_Supplied records_:
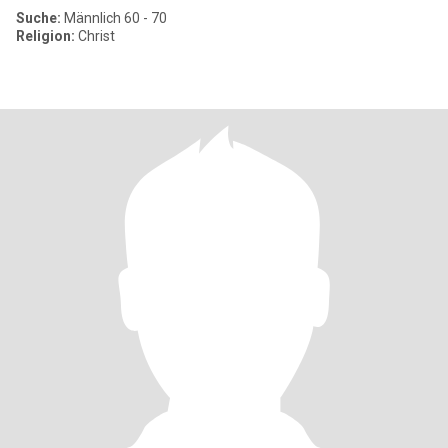
Suche:
Männlich 60 - 70
Religion:
Christ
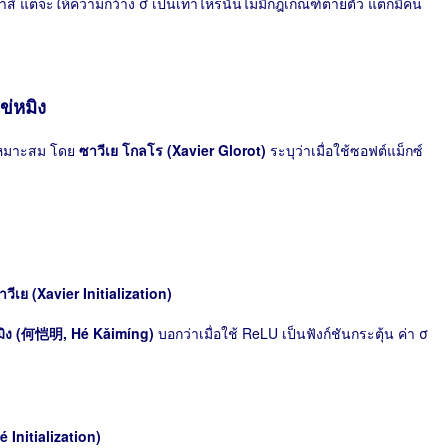
 แต่จะให้ความกว้าง σ เป็นเท่าไหร่นั้นไม่มีกฎเกณฑ์ตายตัว แต่ก็มีคน
ข่หมิง
ที่เหมาะสม โดย
ซาวีเย โกลโร (Xavier Glorot)
ระบุว่าเมื่อใช้ซอฟต์แม็กซ์
าวีเย (Xavier Initialization)
หมิง (何恺明, Hé Kǎimíng)
บอกว่าเมื่อใช้ ReLU เป็นฟังก์ชันกระตุ้น ค่า σ
é Initialization)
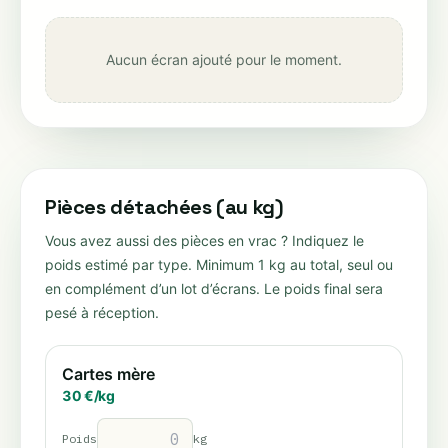
Aucun écran ajouté pour le moment.
Pièces détachées (au kg)
Vous avez aussi des pièces en vrac ? Indiquez le
poids estimé par type. Minimum 1 kg au total, seul ou
en complément d’un lot d’écrans. Le poids final sera
pesé à réception.
Cartes mère
30
€/
kg
Poids
kg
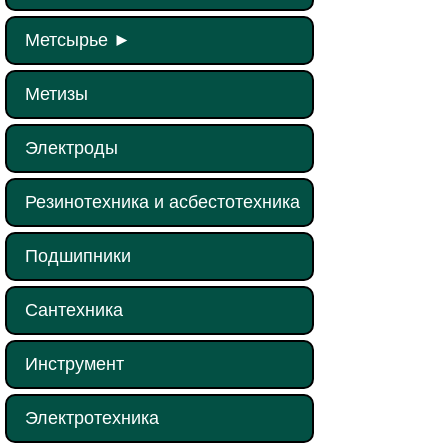
Метсырье
►
Метизы
Электроды
Резинотехника и асбестотехника
Подшипники
Сантехника
Инструмент
Электротехника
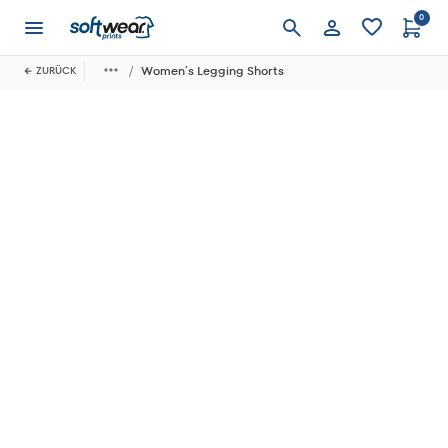
0
Anmelden
Women´s Legging Shorts
ZURÜCK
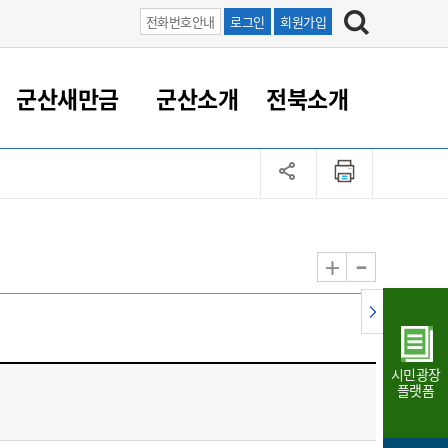
전화번호안내
로그인
회원가입
군산새만금
군산소개
전북소개
정 대응
족관계
부서/업무
RE100의 중심 새만금
도시/공원/주택
산업인프라
정책실명제
토지/건축
읍면동 안내
군산새만금 홍보 영상
조직운영6대지표
농업/축산업
도시재생
지방세
족관계
도시계획/지구단위계획
군산국가산업단지
정책실명제 안내
지방세
도시재생사업
민선8기 농업비전/발전방
공무원 정원
향
-
+
공원녹지
군산2국가산업단지
국민신청실명제안내
지방세환급금신청
도시재생(현장)지원센터
과장급이상 상위직 비율
농산물 유통
식
주택
새만금산업단지
정책실명제 중점관리 대상
지방세 상담챗봇
도시재생시설 현황
공무원 1인당 주민수
가축방역
자료실
자유무역지역
도시재생 공지/행사
현장공무원 비율
동물복지
지방산업단지
재정규모대비 인건비운영
시민광장
농공단지
실국본부수
플랫폼
림 서비
산업단지 지도
내고장 알리미
구
항만/여객/공항/철도/컨벤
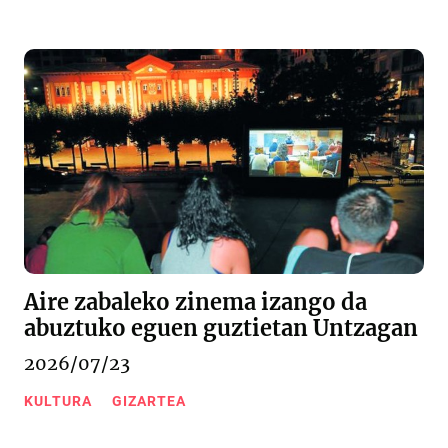
Aire zabaleko zinema izango da
abuztuko eguen guztietan Untzagan
2026/07/23
KULTURA
GIZARTEA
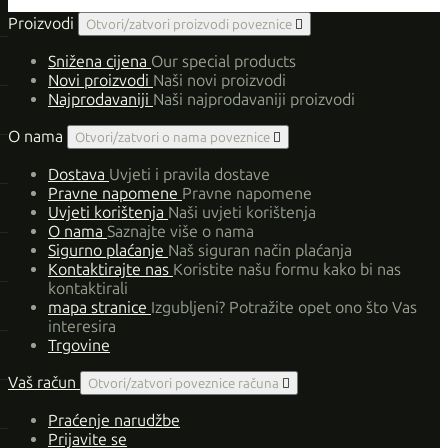
Proizvodi
Otvori/zatvori proizvodi poveznice

Snižena cijena
Our special products
Novi proizvodi
Naši novi proizvodi
Najprodavaniji
Naši najprodavaniji proizvodi
O nama
Otvori/zatvori o nama poveznice

Dostava
Uvjeti i pravila dostave
Pravne napomene
Pravne napomene
Uvjeti korištenja
Naši uvjeti korištenja
O nama
Saznajte više o nama
Sigurno plaćanje
Naš siguran način plaćanja
Kontaktirajte nas
Koristite našu formu kako bi nas
kontaktirali
mapa stranice
Izgubljeni? Potražite opet ono što Vas
interesira
Trgovine
Vaš račun
Otvori/zatvori poveznice računa

Praćenje narudžbe
Prijavite se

_Exercise requirements_: Retype the entire listing exactly as it appears, dropping only the pictures.

_Answer space_:
Suche:
Männlich 60 - 70
Religion:
Christ
 แต่จะให้ความกว้าง σ เป็นเท่าไหร่นั้นไม่มีกฎเกณฑ์ตายตัว แต่ก็มีคน
ข่หมิง
ที่เหมาะสม โดย
ซาวีเย โกลโร (Xavier Glorot)
ระบุว่าเมื่อใช้ซอฟต์แม็กซ์
าวีเย (Xavier Initialization)
หมิง (何恺明, Hé Kǎimíng)
บอกว่าเมื่อใช้ ReLU เป็นฟังก์ชันกระตุ้น ค่า σ
é Initialization)
Aucun écran ajouté pour le moment.
Pièces détachées (au kg)
Vous avez aussi des pièces en vrac ? Indiquez le
poids estimé par type. Minimum 1 kg au total, seul ou
en complément d’un lot d’écrans. Le poids final sera
pesé à réception.
Cartes mère
30
€/
kg
Poids
kg
Метсырье
►
Метизы
Электроды
Резинотехника и асбестотехника
Подшипники
Сантехника
Инструмент
Электротехника
0
Anmelden
Women´s Legging Shorts
ZURÜCK
전화번호안내
로그인
회원가입
군산새만금
군산소개
전북소개
정 대응
족관계
부서/업무
RE100의 중심 새만금
도시/공원/주택
산업인프라
정책실명제
토지/건축
읍면동 안내
군산새만금 홍보 영상
조직운영6대지표
농업/축산업
도시재생
지방세
족관계
도시계획/지구단위계획
군산국가산업단지
정책실명제 안내
지방세
도시재생사업
민선8기 농업비전/발전방
공무원 정원
향
-
+
공원녹지
군산2국가산업단지
국민신청실명제안내
지방세환급금신청
도시재생(현장)지원센터
과장급이상 상위직 비율
농산물 유통
식
주택
새만금산업단지
정책실명제 중점관리 대상
지방세 상담챗봇
도시재생시설 현황
공무원 1인당 주민수
가축방역
자료실
자유무역지역
도시재생 공지/행사
현장공무원 비율
동물복지
지방산업단지
재정규모대비 인건비운영
시민광장
농공단지
실국본부수
플랫폼
림 서비
산업단지 지도
내고장 알리미
구
항만/여객/공항/철도/컨벤
Aire zabaleko zinema izango da
abuztuko eguen guztietan Untzagan
2026/07/23
KULTURA
GIZARTEA
Proizvodi
Otvori/zatvori proizvodi poveznice

Snižena cijena
Our special products
Novi proizvodi
Naši novi proizvodi
Najprodavaniji
Naši najprodavaniji proizvodi
O nama
Otvori/zatvori o nama poveznice

Dostava
Uvjeti i pravila dostave
Pravne napomene
Pravne napomene
Uvjeti korištenja
Naši uvjeti korištenja
O nama
Saznajte više o nama
Sigurno plaćanje
Naš siguran način plaćanja
Kontaktirajte nas
Koristite našu formu kako bi nas
kontaktirali
mapa stranice
Izgubljeni? Potražite opet ono što Vas
interesira
Trgovine
Vaš račun
Otvori/zatvori poveznice računa

Praćenje narudžbe
Prijavite se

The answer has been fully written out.